Little Mamma in the Big City

nyc3New York cab drivers should all have GPS units installed in their cars, not so much to show them where they’re going but to show the passenger where they’re going and how many circles they’re driving to get there. I also think all fares should come with a can of whiplash repellent or at the very least a disposable neck brace or collar.

And how much should you tip a cab driver? Do they get the same as a hair dresser or bank teller? And who all should get a tip? It’s been a long time since I’ve traveled anywhere tip-worthy and I’m a bit confused. You tip the guy who takes your bags and the one who hails you a cab at the front door of the hotel. You tip the crazy guy who plays the trumpet poorly on the street corner with his eyes closed so you’re left wondering if he’s blind or if he just thinks you’ll put more money in his hat if he’s not looking directly at you.

nyc2I think you tip the door-holder guy but do you tip the guy in the uniform standing next to the revolving door and smiling at you as you walk in? Do you tip his mom? I’m not sure about all of this. I think I’ll just stuff my bra full of ones and shimmy everywhere I go, letting the bills fall where they may.

Back in the day, I traveled a lot for business. I’ve spent a fair amount of time in big cities across the US but I’ve never been anywhere like New York. People seem to laugh louder here and walk harder, beating the pavement into submission with their feet.

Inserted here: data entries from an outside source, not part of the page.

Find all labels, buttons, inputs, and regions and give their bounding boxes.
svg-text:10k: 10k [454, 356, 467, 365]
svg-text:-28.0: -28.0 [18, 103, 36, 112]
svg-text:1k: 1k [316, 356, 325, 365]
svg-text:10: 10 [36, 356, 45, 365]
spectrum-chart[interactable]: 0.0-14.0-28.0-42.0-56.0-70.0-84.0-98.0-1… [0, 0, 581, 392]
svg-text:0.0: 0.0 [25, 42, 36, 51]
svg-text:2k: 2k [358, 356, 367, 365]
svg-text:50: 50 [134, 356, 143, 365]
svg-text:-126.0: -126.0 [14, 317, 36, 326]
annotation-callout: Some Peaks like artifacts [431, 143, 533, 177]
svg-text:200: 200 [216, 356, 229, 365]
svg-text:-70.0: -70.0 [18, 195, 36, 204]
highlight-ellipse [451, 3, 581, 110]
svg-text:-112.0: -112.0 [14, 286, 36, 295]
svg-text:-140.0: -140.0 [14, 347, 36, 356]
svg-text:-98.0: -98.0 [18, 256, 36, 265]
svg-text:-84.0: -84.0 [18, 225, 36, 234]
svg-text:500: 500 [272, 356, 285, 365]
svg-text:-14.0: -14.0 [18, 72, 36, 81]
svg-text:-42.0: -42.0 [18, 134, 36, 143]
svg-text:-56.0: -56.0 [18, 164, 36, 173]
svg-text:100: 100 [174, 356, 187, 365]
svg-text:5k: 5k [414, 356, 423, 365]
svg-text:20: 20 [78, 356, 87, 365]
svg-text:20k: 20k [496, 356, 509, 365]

I try to walk like them but I’m not sure if I’m doing it right or just look like Laylee on the verge of a fit.

Traffic lights mean nothing to pedestrians here. To cab drivers they’re simply a justification for running people over.


I’m torn between my desire to take pictures of every brick and speck of dirt and the wish to appear like a hip city dweller despite my white sneakers and wide-eyedness. I’m beginning to think the secret to this is weaving boldly through the speeding cars with no apparent concern for health or safety. I think it will take more than 2 days in the city to cultivate this type of peer-pressure-induced kamikazality.

And the honking. There is a lot. And sirens. And crazy people. And hot dogs.

The cars outside my window sound like a river and I’m smiling because my cab driver was honked at multiple times by other cab drivers and I think this means we won.